James Blackburn, a 54-year-old murderer with a grizzled jaw and a rack of fake teeth, has ridden wild bulls in the rodeo for the last decade. It has not been easy. "I got my teeth knocked, my shoulder and a bunch of bones broken, lost consciousness a number of times," he says. A senior medic at the prison adds: "Most of what we get we call trauma. Broken back, concussions, loss of consciousness, loss of wind. Today someone got their tongue cut out by a horse's hoof."

The rodeo is not without its critics, who consider it a dehumanizing tourist attraction. But warden Burl Cain disagrees – and since his arrival 15 years ago he has overseen a dramatic fall in violence. The prison is now seen as a model on how to give lifers a second chance.
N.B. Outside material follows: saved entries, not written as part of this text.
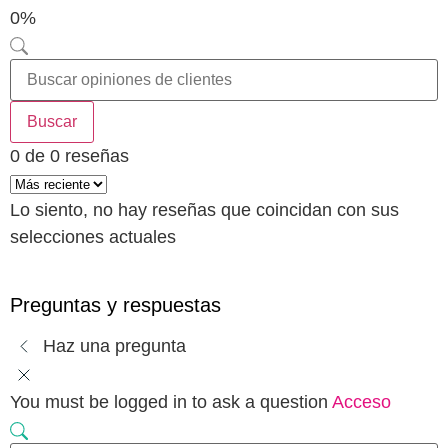
0%
Buscar
0 de 0 reseñas
Lo siento, no hay reseñas que coincidan con sus
selecciones actuales
Preguntas y respuestas
Haz una pregunta
You must be logged in to ask a question
Acceso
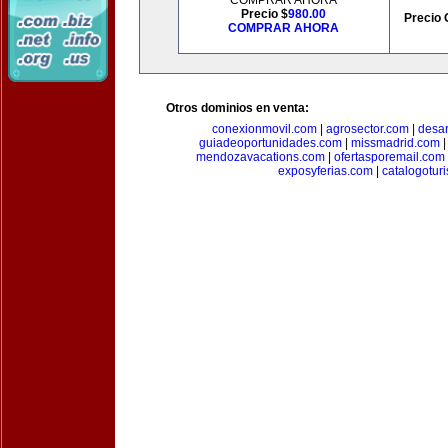
COMPRAR AHORA
Precio $
980.00
Precio 
COMPRAR AHORA
Otros dominios en venta:
conexionmovil.com
|
agrosector.com
|
desar
guiadeoportunidades.com
|
missmadrid.com
mendozavacations.com
|
ofertasporemail.com
exposyferias.com
|
catalogotur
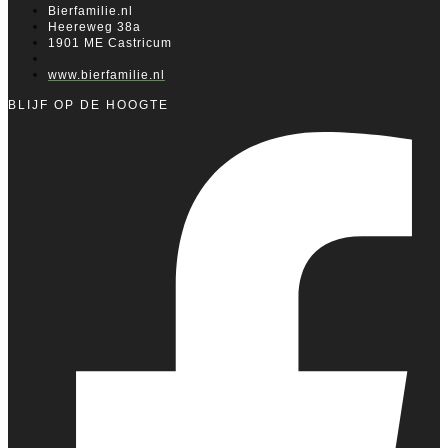
Bierfamilie.nl
Heereweg 38a
1901 ME Castricum
www.bierfamilie.nl
BLIJF OP DE HOOGTE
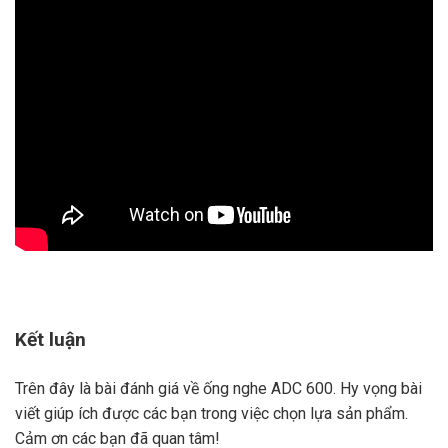
Kết luận
Trên đây là bài đánh giá về ống nghe ADC 600. Hy vọng bài
viết giúp ích được các bạn trong việc chọn lựa sản phẩm.
Cảm ơn các bạn đã quan tâm!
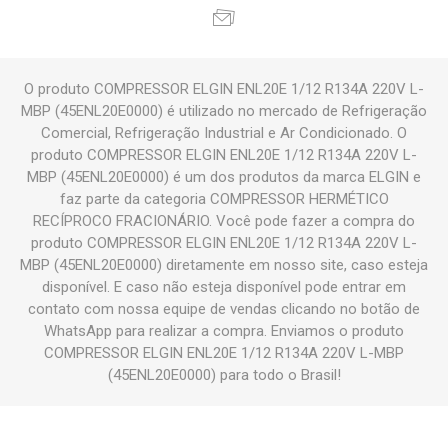
O produto COMPRESSOR ELGIN ENL20E 1/12 R134A 220V L-
MBP (45ENL20E0000) é utilizado no mercado de Refrigeração
Comercial, Refrigeração Industrial e Ar Condicionado. O
produto COMPRESSOR ELGIN ENL20E 1/12 R134A 220V L-
MBP (45ENL20E0000) é um dos produtos da marca ELGIN e
faz parte da categoria COMPRESSOR HERMÉTICO
RECÍPROCO FRACIONÁRIO. Você pode fazer a compra do
produto COMPRESSOR ELGIN ENL20E 1/12 R134A 220V L-
MBP (45ENL20E0000) diretamente em nosso site, caso esteja
disponível. E caso não esteja disponível pode entrar em
contato com nossa equipe de vendas clicando no botão de
WhatsApp para realizar a compra. Enviamos o produto
COMPRESSOR ELGIN ENL20E 1/12 R134A 220V L-MBP
(45ENL20E0000) para todo o Brasil!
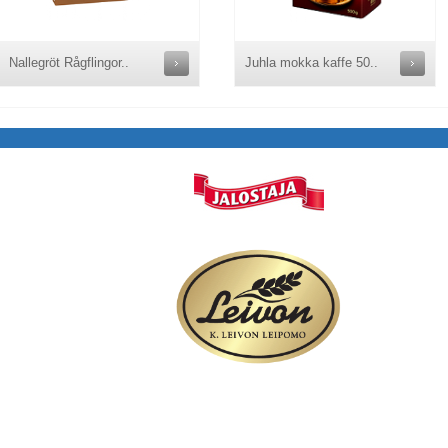
Nallegröt Rågflingor..
Juhla mokka kaffe 50..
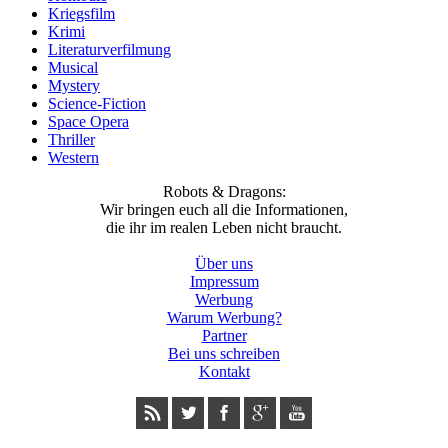
Kriegsfilm
Krimi
Literaturverfilmung
Musical
Mystery
Science-Fiction
Space Opera
Thriller
Western
Robots & Dragons:
Wir bringen euch all die Informationen,
die ihr im realen Leben nicht braucht.
Über uns
Impressum
Werbung
Warum Werbung?
Partner
Bei uns schreiben
Kontakt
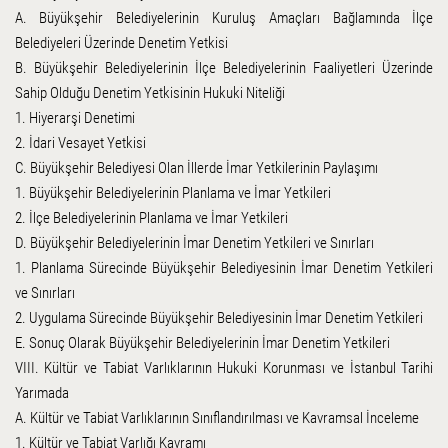
A. Büyükşehir Belediyelerinin Kuruluş Amaçları Bağlamında İlçe
Belediyeleri Üzerinde Denetim Yetkisi
B. Büyükşehir Belediyelerinin İlçe Belediyelerinin Faaliyetleri Üzerinde
Sahip Olduğu Denetim Yetkisinin Hukuki Niteliği
1. Hiyerarşi Denetimi
2. İdari Vesayet Yetkisi
C. Büyükşehir Belediyesi Olan İllerde İmar Yetkilerinin Paylaşımı
1. Büyükşehir Belediyelerinin Planlama ve İmar Yetkileri
2. İlçe Belediyelerinin Planlama ve İmar Yetkileri
D. Büyükşehir Belediyelerinin İmar Denetim Yetkileri ve Sınırları
1. Planlama Sürecinde Büyükşehir Belediyesinin İmar Denetim Yetkileri
ve Sınırları
2. Uygulama Sürecinde Büyükşehir Belediyesinin İmar Denetim Yetkileri
E. Sonuç Olarak Büyükşehir Belediyelerinin İmar Denetim Yetkileri
VIII. Kültür ve Tabiat Varlıklarının Hukuki Korunması ve İstanbul Tarihi
Yarımada
A. Kültür ve Tabiat Varlıklarının Sınıflandırılması ve Kavramsal İnceleme
1. Kültür ve Tabiat Varlığı Kavramı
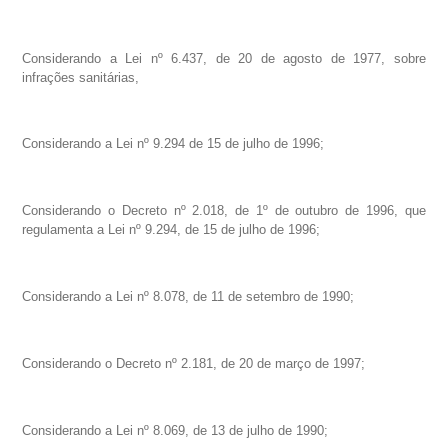
Considerando a Lei nº 6.437, de 20 de agosto de 1977, sobre
infrações sanitárias,
Considerando a Lei nº 9.294 de 15 de julho de 1996;
Considerando o Decreto nº 2.018, de 1º de outubro de 1996, que
regulamenta a Lei nº 9.294, de 15 de julho de 1996;
Considerando a Lei nº 8.078, de 11 de setembro de 1990;
Considerando o Decreto nº 2.181, de 20 de março de 1997;
Considerando a Lei nº 8.069, de 13 de julho de 1990;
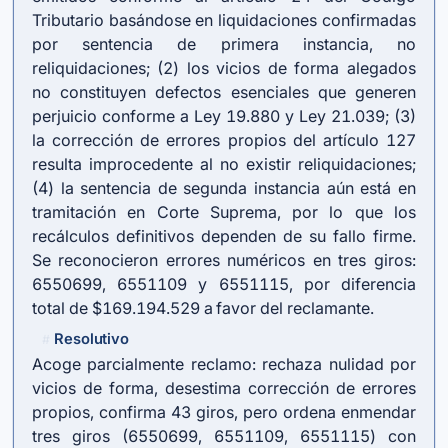
Tributario basándose en liquidaciones confirmadas
por sentencia de primera instancia, no
reliquidaciones; (2) los vicios de forma alegados
no constituyen defectos esenciales que generen
perjuicio conforme a Ley 19.880 y Ley 21.039; (3)
la corrección de errores propios del artículo 127
resulta improcedente al no existir reliquidaciones;
(4) la sentencia de segunda instancia aún está en
tramitación en Corte Suprema, por lo que los
recálculos definitivos dependen de su fallo firme.
Se reconocieron errores numéricos en tres giros:
6550699, 6551109 y 6551115, por diferencia
total de $169.194.529 a favor del reclamante.
Resolutivo
#
Acoge parcialmente reclamo: rechaza nulidad por
vicios de forma, desestima corrección de errores
propios, confirma 43 giros, pero ordena enmendar
tres giros (6550699, 6551109, 6551115) con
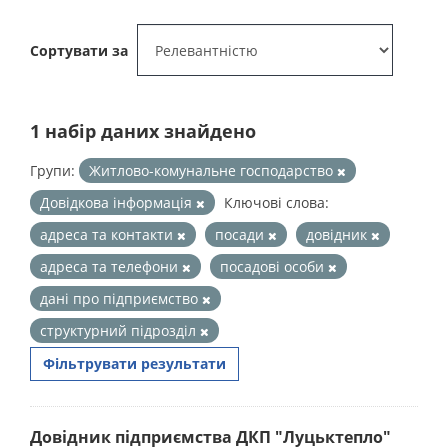
Сортувати за
1 набір даних знайдено
Групи:
Житлово-комунальне господарство
Довідкова інформація
Ключові слова:
адреса та контакти
посади
довідник
адреса та телефони
посадові особи
дані про підприємство
структурний підрозділ
Фільтрувати результати
Довідник підприємства ДКП "Луцьктепло"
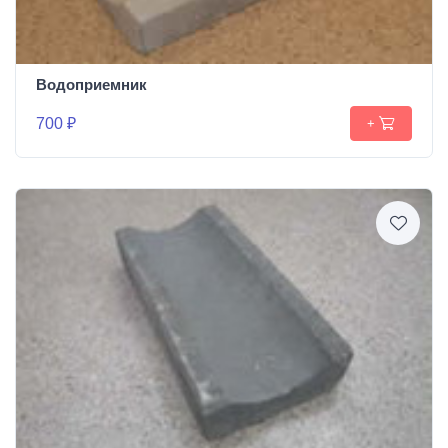
Водоприемник
700 ₽
+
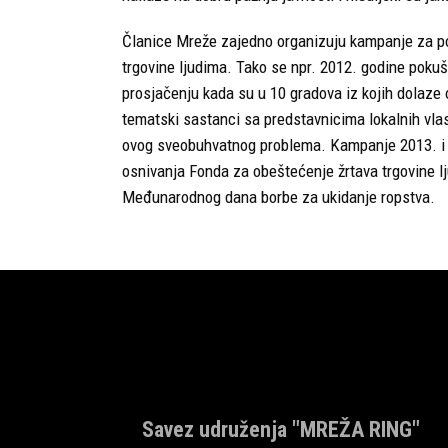
Članice Mreže zajedno organizuju kampanje za pod
trgovine ljudima. Tako se npr. 2012. godine pokuš
prosjačenju kada su u 10 gradova iz kojih dolaze 
tematski sastanci sa predstavnicima lokalnih vlas
ovog sveobuhvatnog problema. Kampanje 2013. i t
osnivanja Fonda za obeštećenje žrtava trgovine l
Međunarodnog dana borbe za ukidanje ropstva.
Savez udruženja "MREŽA RING"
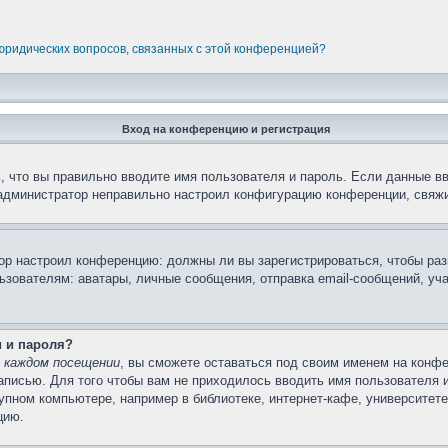
 юридических вопросов, связанных с этой конференцией?
Вход на конференцию и регистрация
 что вы правильно вводите имя пользователя и пароль. Если данные в
 администратор неправильно настроил конфигурацию конференции, свяжи
атор настроил конференцию: должны ли вы зарегистрироваться, чтобы ра
вателям: аватары, личные сообщения, отправка email-сообщений, участи
и и пароля?
 каждом посещении
, вы сможете оставаться под своим именем на конфе
записью. Для того чтобы вам не приходилось вводить имя пользователя 
пном компьютере, например в библиотеке, интернет-кафе, университете 
цию.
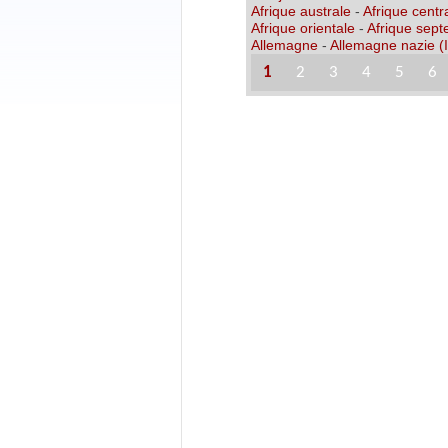
Afrique australe
-
Afrique centr
Afrique orientale
-
Afrique sept
Allemagne
-
Allemagne nazie (I
1
2
3
4
5
6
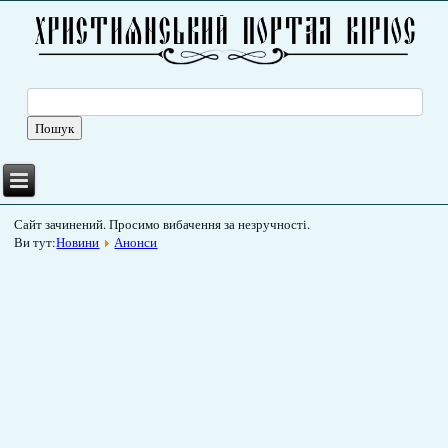
Сайт зачинений. Просимо вибачення за незручності.
Ви тут:
Новини
Анонси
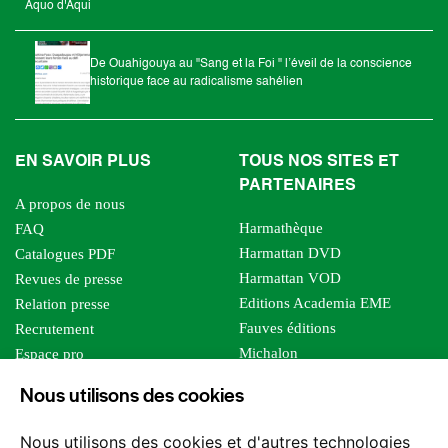
Aquo d'Aqui
De Ouahigouya au "Sang et la Foi " l’éveil de la conscience
historique face au radicalisme sahélien
EN SAVOIR PLUS
TOUS NOS SITES ET
PARTENAIRES
A propos de nous
Harmathèque
FAQ
Harmattan DVD
Catalogues PDF
Harmattan VOD
Revues de presse
Editions Academia EME
Relation presse
Fauves éditions
Recrutement
Michalon
Espace pro
Le bien commun
Espace auteur
Nous utilisons des cookies
Editions Sutton
Foreign rights
Mille sabords
Affiliation - Devenir affilié
Nous utilisons des cookies et d'autres technologies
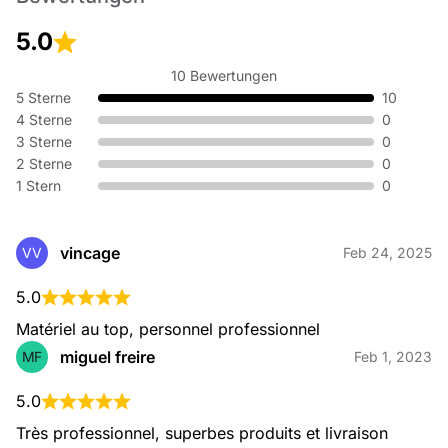
5.0
10 Bewertungen
5 Sterne
10
4 Sterne
0
3 Sterne
0
2 Sterne
0
1 Stern
0
vincage
VV
Feb 24, 2025
5.0
Matériel au top, personnel professionnel
miguel freire
MF
Feb 1, 2023
5.0
Très professionnel, superbes produits et livraison 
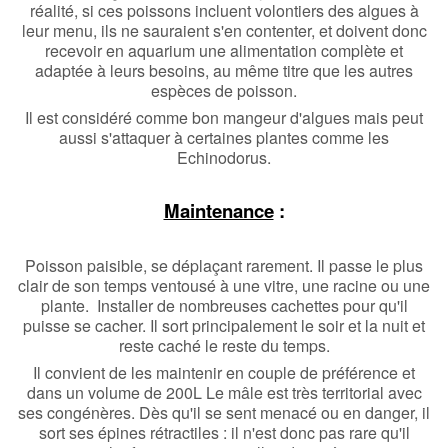
réalité, si ces poissons incluent volontiers des algues à
leur menu, ils ne sauraient s'en contenter, et doivent donc
recevoir en aquarium une alimentation complète et
adaptée à leurs besoins, au même titre que les autres
espèces de poisson.
Il est considéré comme bon mangeur d'algues mais peut
aussi s'attaquer à certaines plantes comme les
Echinodorus.
Maintenance
:
Poisson paisible, se déplaçant rarement. Il passe le plus
clair de son temps ventousé à une vitre, une racine ou une
plante. Installer de nombreuses cachettes pour qu'il
puisse se cacher. Il sort principalement le soir et la nuit et
reste caché le reste du temps.
Il convient de les maintenir en couple de préférence et
dans un volume de 200L Le mâle est très territorial avec
ses congénères. Dès qu'il se sent menacé ou en danger, il
sort ses épines rétractiles : il n'est donc pas rare qu'il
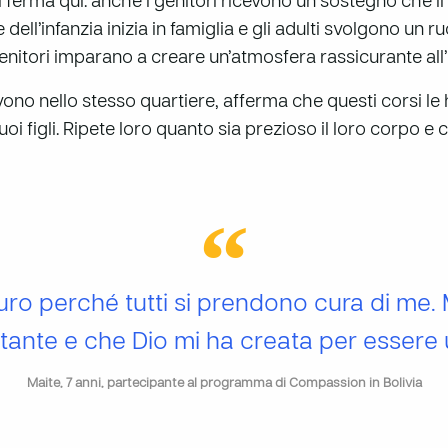
si ferma qui: anche i genitori ricevono un sostegno che li
dell’infanzia inizia in famiglia e gli adulti svolgono un 
 genitori imparano a creare un’atmosfera rassicurante all
vono nello stesso quartiere, afferma che questi corsi le
i figli. Ripete loro quanto sia prezioso il loro corpo e ch
curo perché tutti si prendono cura di me
tante e che Dio mi ha creata per essere 
Maite, 7 anni, partecipante al programma di Compassion in Bolivia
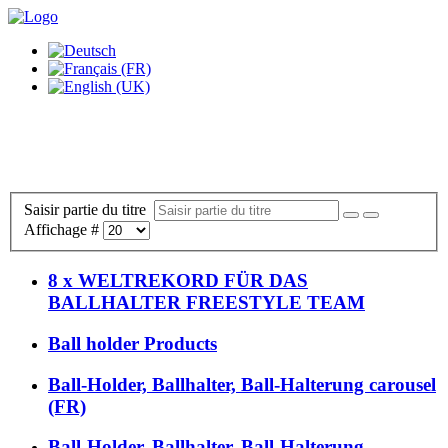
Saisir partie du titre
Affichage #
8 x WELTREKORD FÜR DAS
BALLHALTER FREESTYLE TEAM
Ball holder Products
Ball-Holder, Ballhalter, Ball-Halterung carousel
(FR)
Ball-Holder, Ballhalter, Ball-Halterung,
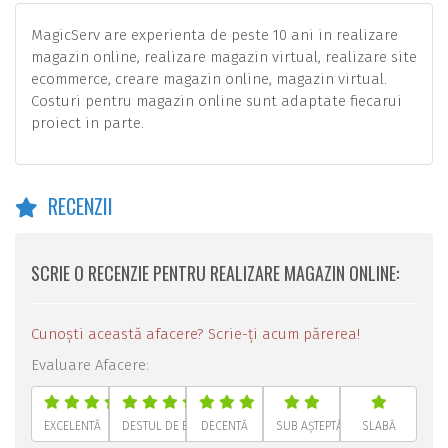
MagicServ are experienta de peste 10 ani in realizare
magazin online, realizare magazin virtual, realizare site
ecommerce, creare magazin online, magazin virtual.
Costuri pentru magazin online sunt adaptate fiecarui
proiect in parte.
RECENZII
SCRIE O RECENZIE PENTRU REALIZARE MAGAZIN ONLINE:
Cunoști această afacere? Scrie-ți acum părerea!
Evaluare Afacere:
EXCELENTĂ
DESTUL DE BUNĂ
DECENTĂ
SUB AȘTEPTĂRI
SLABĂ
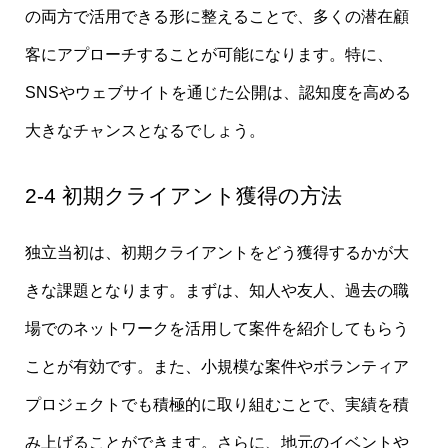
の両方で活用できる形に整えることで、多くの潜在顧
客にアプローチすることが可能になります。特に、
SNSやウェブサイトを通じた公開は、認知度を高める
大きなチャンスとなるでしょう。
2-4 初期クライアント獲得の方法
独立当初は、初期クライアントをどう獲得するかが大
きな課題となります。まずは、知人や友人、過去の職
場でのネットワークを活用して案件を紹介してもらう
ことが有効です。また、小規模な案件やボランティア
プロジェクトでも積極的に取り組むことで、実績を積
み上げることができます。さらに、地元のイベントや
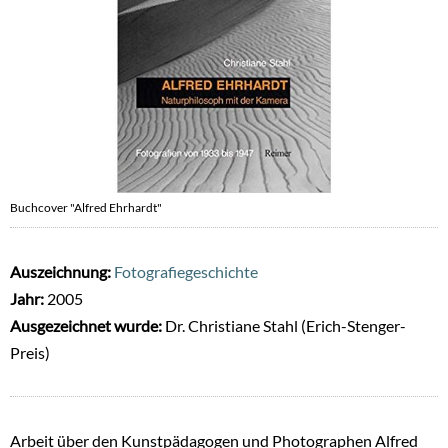
Buchcover "Alfred Ehrhardt"
Auszeichnung:
Fotografiegeschichte
Jahr:
2005
Ausgezeichnet wurde:
Dr. Christiane Stahl (Erich-Stenger-
Preis)
Arbeit über den Kunstpädagogen und Photographen Alfred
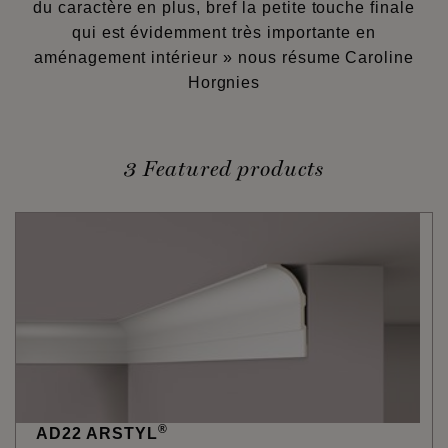
du caractère en plus, bref la petite touche finale
qui est évidemment très importante en
aménagement intérieur » nous résume Caroline
Horgnies
3 Featured products
®
AD22 ARSTYL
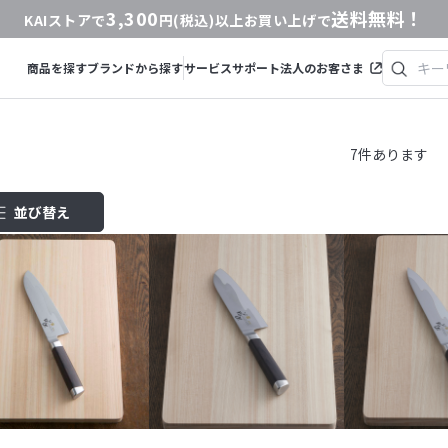
3,300
送料無料！
KAIストアで
円(税込)以上お買い上げで
商品を探す
ブランドから探す
サービス
サポート
法人のお客さま
7
件あります
並び替え
商品コード
商品名
発売日
価格(安い順)
価格(高い順)
発売日＋商品名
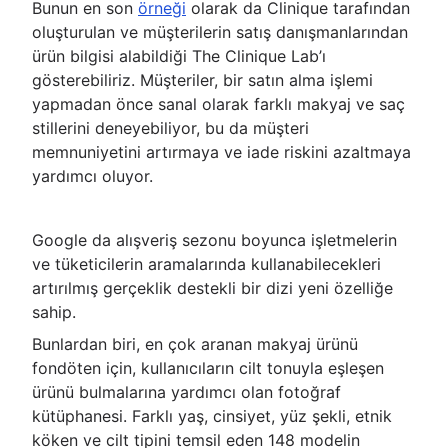
Bunun en son
örneği
olarak da Clinique tarafından
oluşturulan ve müşterilerin satış danışmanlarından
ürün bilgisi alabildiği The Clinique Lab’ı
gösterebiliriz. Müşteriler, bir satın alma işlemi
yapmadan önce sanal olarak farklı makyaj ve saç
stillerini deneyebiliyor, bu da müşteri
memnuniyetini artırmaya ve iade riskini azaltmaya
yardımcı oluyor.
Google da alışveriş sezonu boyunca işletmelerin
ve tüketicilerin aramalarında kullanabilecekleri
artırılmış gerçeklik destekli bir dizi yeni özelliğe
sahip.
Bunlardan biri, en çok aranan makyaj ürünü
fondöten için, kullanıcıların cilt tonuyla eşleşen
ürünü bulmalarına yardımcı olan fotoğraf
kütüphanesi. Farklı yaş, cinsiyet, yüz şekli, etnik
köken ve cilt tipini temsil eden 148 modelin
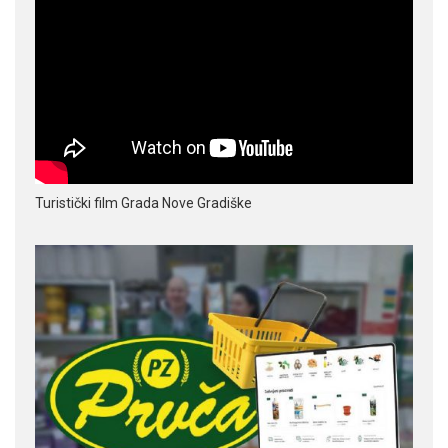
Turistički film Grada Nove Gradiške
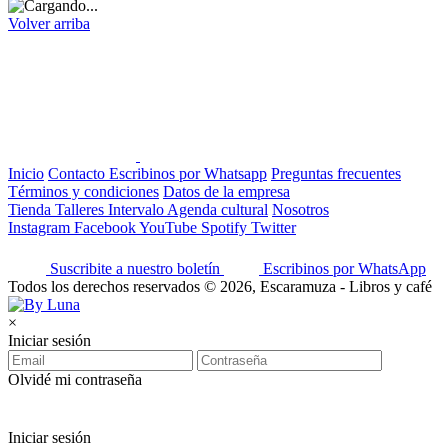
Volver arriba
Inicio
Contacto
Escribinos por Whatsapp
Preguntas frecuentes
Términos y condiciones
Datos de la empresa
Tienda
Talleres
Intervalo
Agenda cultural
Nosotros
Instagram
Facebook
YouTube
Spotify
Twitter
Suscribite a nuestro boletín
Escribinos por WhatsApp
Todos los derechos reservados © 2026, Escaramuza - Libros y café
×
Iniciar sesión
Olvidé mi contraseña
Iniciar sesión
The inmates themselves, meanwhile, volunteer for the rodeo, which offers them the free-world dreams of money (in prizes), girls (in the crowd), and hero status. In the climactic Guts and Glory event, 15 inmates try to take a red chit from the forehead of an enormous bull. Half a dozen competitors are thrown high in the air before a particularly large man manages to grab the prize: he pumps his fists, in celebration at the $500 he has won.

Half is enough to last until the next rodeo, in the prison's miniature economy; the other half goes into a mandatory savings account for the winner's eventual release. If, that is, that day should ever come.